Graph Signal Processing: Vertex Multiplication

A fundamental contribution from KocLab to Graph Signal Processing (GSP) has been recently published in IEEE Signal Processing Letters, where a new operation called Vertex Multiplication has been introduced.

On the Euclidean domains of classical signal processing, linking of signal samples to the underlying coordinate structure is straightforward. However, a major problem in graph signal processing is the lack of explicit association of vertices with an underlying coordinate structure since the vertices of a graph do not correspond to certain explicit quantitative values, apart from just indices of order.

Defined for graphs and can operate on graph signals, vertex multiplication (VM) has established this connection by using Fourier duality and generalized the coordinate multiplication operation in classical signal processing. VM is defined totally consistent with the theoretical structure of FT/DFT theory.

Such an explicit coordinate association can be helpful in the ongoing generalizations from classical signal processing to graph signal processing. It may also lead to new theoretical and computational endeavors, and deepen our theoretical understanding of the link between vertex and frequency domains with possible insights and applications to the notion of smoothness, distance metrics and localization in the vertex-domain, and transform designs for signals on graphs. Therefore, it can be considered as a natural and theoretically convenient way to embed the underlying irregular vertex domain to a quantitative coordinate structure for graphs and associated graph signals.
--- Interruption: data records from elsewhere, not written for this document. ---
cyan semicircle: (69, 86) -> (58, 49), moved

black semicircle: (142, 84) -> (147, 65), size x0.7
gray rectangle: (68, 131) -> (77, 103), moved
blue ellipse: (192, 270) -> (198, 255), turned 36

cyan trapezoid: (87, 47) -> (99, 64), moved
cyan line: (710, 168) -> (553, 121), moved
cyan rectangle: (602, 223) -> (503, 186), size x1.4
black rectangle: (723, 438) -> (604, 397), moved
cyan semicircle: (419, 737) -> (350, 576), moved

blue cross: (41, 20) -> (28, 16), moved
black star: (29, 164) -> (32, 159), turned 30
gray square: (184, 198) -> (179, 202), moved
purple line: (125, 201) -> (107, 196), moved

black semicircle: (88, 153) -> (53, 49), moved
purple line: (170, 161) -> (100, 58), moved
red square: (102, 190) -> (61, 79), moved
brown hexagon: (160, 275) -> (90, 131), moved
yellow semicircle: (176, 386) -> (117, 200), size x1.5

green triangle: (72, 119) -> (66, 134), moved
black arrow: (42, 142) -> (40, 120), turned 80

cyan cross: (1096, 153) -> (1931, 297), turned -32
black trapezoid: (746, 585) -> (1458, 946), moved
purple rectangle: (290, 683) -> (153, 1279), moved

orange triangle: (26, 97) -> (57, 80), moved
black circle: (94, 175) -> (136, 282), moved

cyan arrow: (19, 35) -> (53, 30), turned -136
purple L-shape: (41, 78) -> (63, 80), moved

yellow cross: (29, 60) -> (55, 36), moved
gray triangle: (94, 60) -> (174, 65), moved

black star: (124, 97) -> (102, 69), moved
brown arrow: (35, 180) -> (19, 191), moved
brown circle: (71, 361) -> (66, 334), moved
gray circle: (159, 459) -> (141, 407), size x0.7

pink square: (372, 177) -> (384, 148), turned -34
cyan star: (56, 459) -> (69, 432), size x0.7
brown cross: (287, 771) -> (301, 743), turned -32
The paper can be accessed [here].

 

Abstract:

On the Euclidean domains of classical signal processing, linking of signal samples to underlying coordinate structures is straightforward. While graph adjacency matrices totally define the quantitative associations among the underlying graph vertices, a major problem in graph signal processing is the lack of explicit association of vertices with an underlying coordinate structure. To make this link, we propose an operation, called the vertex multiplication (VM), which is defined for graphs and can operate on graph signals. VM, which generalizes the coordinate multiplication (CM) operation in time series signals, can be interpreted as an operator that assigns a coordinate structure to a graph. By using the graph domain extension of differentiation and graph Fourier transform (GFT), VM is defined such that it shows Fourier duality that differentiation and CM operations are duals of each other under Fourier transformation (FT). Numerical examples and applications are also presented.